Laisser sans soin, sans logement, sans nourriture, une personne âgée, c’est une insulte à l’humanité. Ne rien dire, c’est accepter non seulement qu’autrui soit détruit, mais que soi-même, qui inexorablement un jour en sera, tombe.

C’est accepter que demain, le sens de sa propre vie soit niée.

Car quel est le sens de la construction de soi, si l’on sait qu’au bout du chemin, on trouvera certes la mort, mais que ce parcourt sera devenu un calvaire, du fait non seulement de soi, un corps qui peine, mais aussi de la société qui rejette loin ses vieux ?

Une société de la performance à tout prix, et qui finit, comme dans « l’âge de cristal », par détruire ceux qui sont trop usés pour créer du profit. Comment concevoir l’avenir serein dans une telle société ? Car l’avenir, c’est du temps qui passe, et un jour, le vieillissement qui intervient.

Comparé aux chênes, aux séquoias, la vie humaine est courte, bien courte. Mais ceux qui prennent les décisions de supprimer les aides, d’augmenter sans cesse l’âge d’un repos non seulement mérité, mais indispensable à la survie, soit sont encore jeunes, soit possèdent des fortunes qui leur évitera de subir le sort commun, soit sont des sots.

Une civilisation qui oublie les anciens n’en est plus une.

Non seulement cette civilisation, devenue congloméra d’humains, nie la solidarité avec autrui, mais plus grave, elle invite chacun à se voiler la face, à ne pas se projeter dans le futur, et nier ce qui constitue le plus profond de soi, la solidarité avec le devenir de soi.
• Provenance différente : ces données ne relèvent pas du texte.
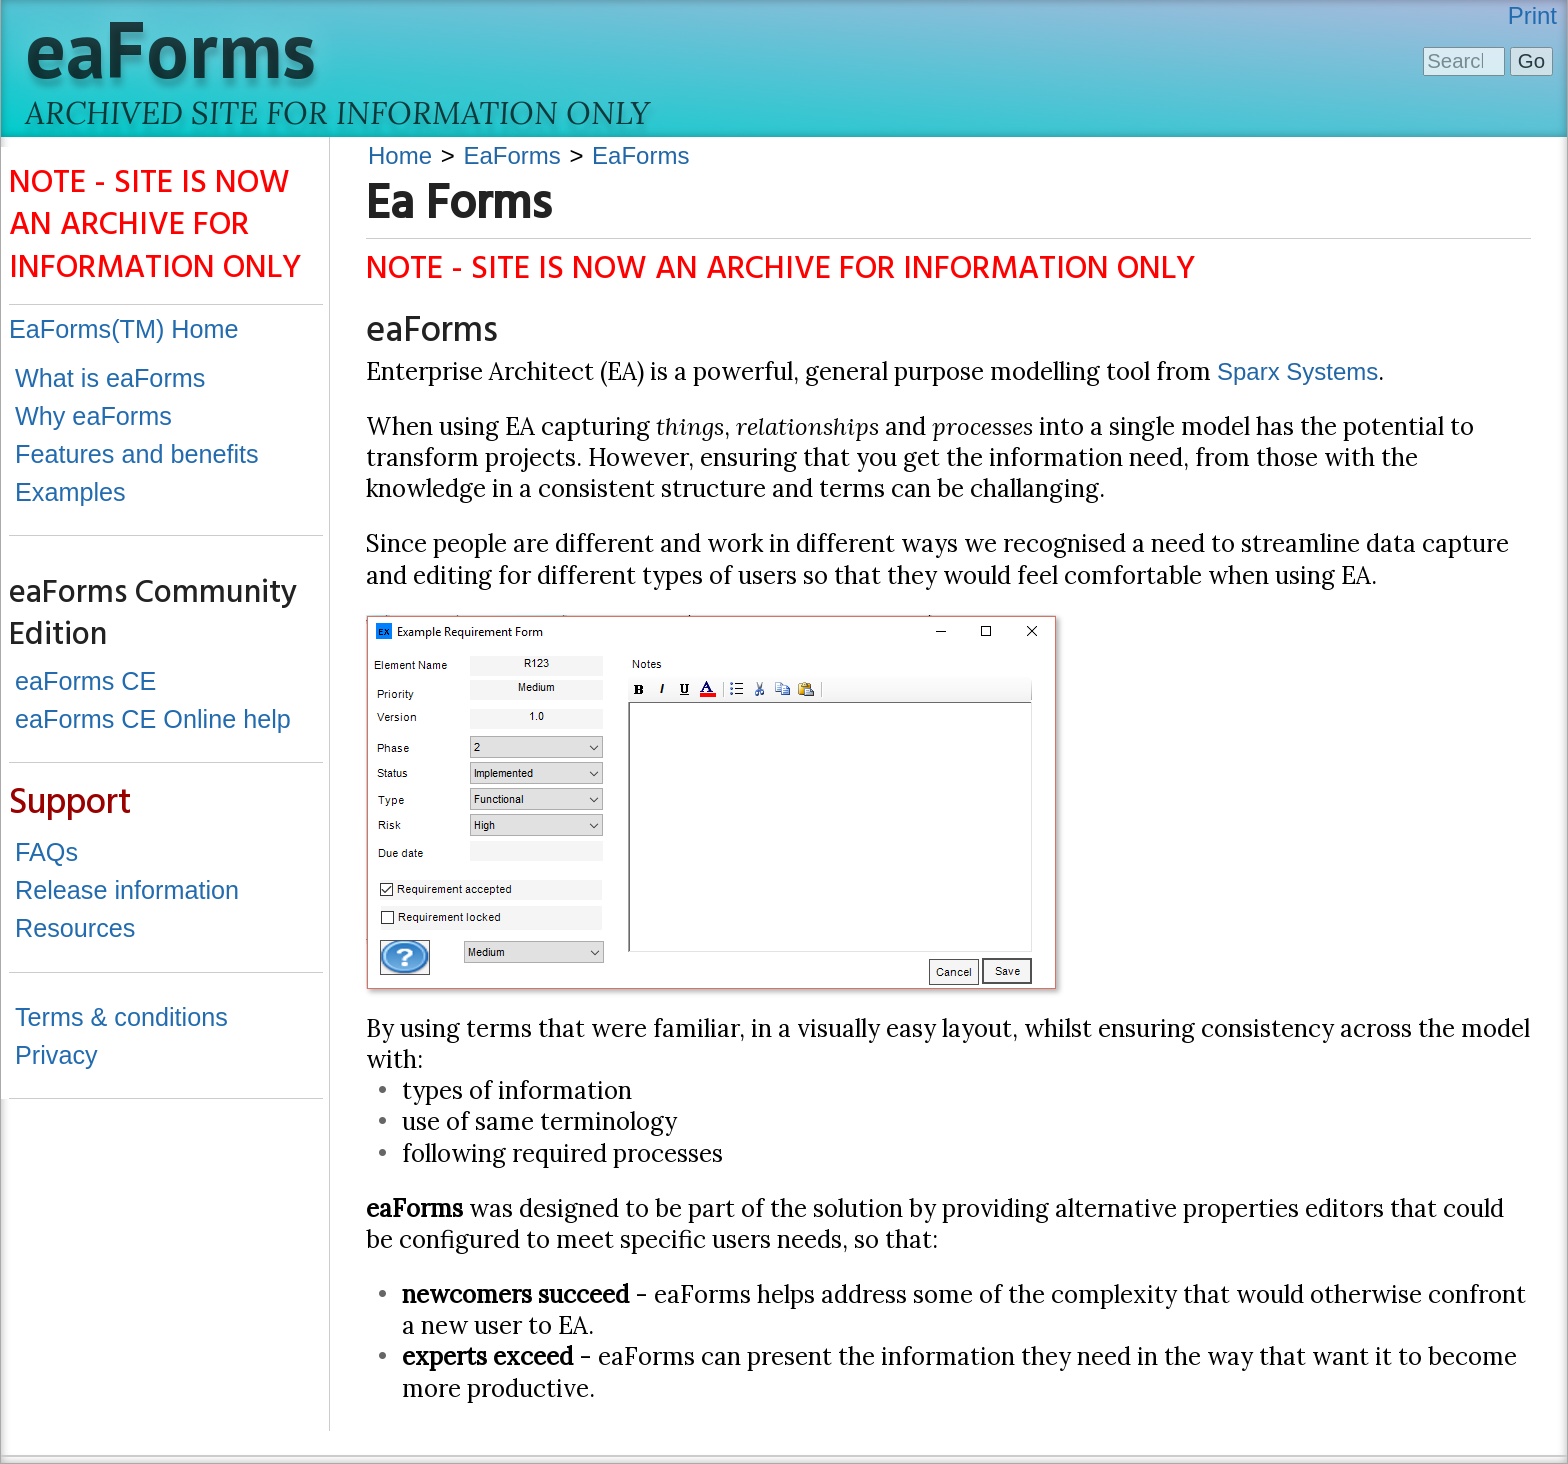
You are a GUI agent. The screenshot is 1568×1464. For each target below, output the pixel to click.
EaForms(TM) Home (124, 329)
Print (1532, 15)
Ce conglomérat d’humain finit par rejeter la solidarité à soi-même. Et les moyens de propagande nous invitent à vivre au jour le jour sans questionnement, avec une vitalité à corps perdu qui puise dans la consommation à tout prix.

Non seulement le fort n’aide pas le faible, mais essaye par tous les moyens de l’affaiblir, et pire encore, l’homme fort n’est pas non plus solidaire de son futur lorsqu’il sera devenu faible. L’égoïsme est non seulement spatial, mais temporel. Que peut-on attendre d’un tel être ?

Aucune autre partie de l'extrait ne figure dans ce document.